It had been 11 years since my last colonoscopy, mostly because life pushed it aside. Caregiving had turned our calendar into a rotating list of hospital shifts and logistics, and the nearest facility was about 60 miles away, which made something simple feel enormous. The delay felt like neglect and like sacrifice at the same time, and that tension is familiar to a lot of caregivers.

I admit I was nervous. The word cancer changes how you imagine your body, and you start treating every ache like a siren. Still, I wanted reassurance, not panic, and I wanted to show up for my own health the way I try to for others.

When the doctor finally came through the curtain, I decided to break the tension with a joke. “Look a here … if you’re havin’ a hard time finding the hole in the curtain, I’m a little concerned about you rootin’ around where you’re about to go.” He laughed, said he knew what he was doing, and that brief bit of levity made the rest of the process oddly calmer.

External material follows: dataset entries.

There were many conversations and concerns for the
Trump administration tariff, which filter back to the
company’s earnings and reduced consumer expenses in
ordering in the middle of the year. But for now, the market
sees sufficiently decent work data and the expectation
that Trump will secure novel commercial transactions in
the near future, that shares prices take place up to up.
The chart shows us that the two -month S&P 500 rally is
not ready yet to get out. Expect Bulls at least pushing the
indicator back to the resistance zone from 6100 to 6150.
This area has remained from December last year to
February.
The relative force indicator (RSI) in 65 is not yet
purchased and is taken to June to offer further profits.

Humor in hospitals is not about disrespect. It is a tiny counterweight to fear, a way to keep your head from filling with worst-case scenarios. I’ve watched families laugh at the strangest times because it gives them a moment to breathe and then carry on. In those small breaths there is resilience.

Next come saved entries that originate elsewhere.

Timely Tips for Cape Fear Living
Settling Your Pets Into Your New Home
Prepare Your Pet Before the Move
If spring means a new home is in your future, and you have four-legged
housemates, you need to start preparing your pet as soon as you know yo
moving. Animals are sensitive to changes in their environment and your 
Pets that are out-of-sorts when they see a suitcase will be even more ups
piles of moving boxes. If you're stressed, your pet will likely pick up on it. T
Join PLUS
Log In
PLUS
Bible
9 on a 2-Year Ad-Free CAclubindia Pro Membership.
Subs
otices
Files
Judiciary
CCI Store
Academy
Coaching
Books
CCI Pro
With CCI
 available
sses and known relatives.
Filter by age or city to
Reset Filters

Two weeks before the colonoscopy I played piano at a pastor’s funeral and managed to slam the piano lid right into my sleeve. The crack was ridiculous, the congregation jumped, and then the room cracked open into laughter. Not to insult grief, but to remember that laughter can make the load carryable for a few minutes.

Somewhere along the way, we started treating seriousness like stiffness, as if being solemn automatically means you are honoring what hurts. I think that is backwards. A well-placed laugh can be an act of care, not denial, and can help people return to their sorrow with stronger shoulders.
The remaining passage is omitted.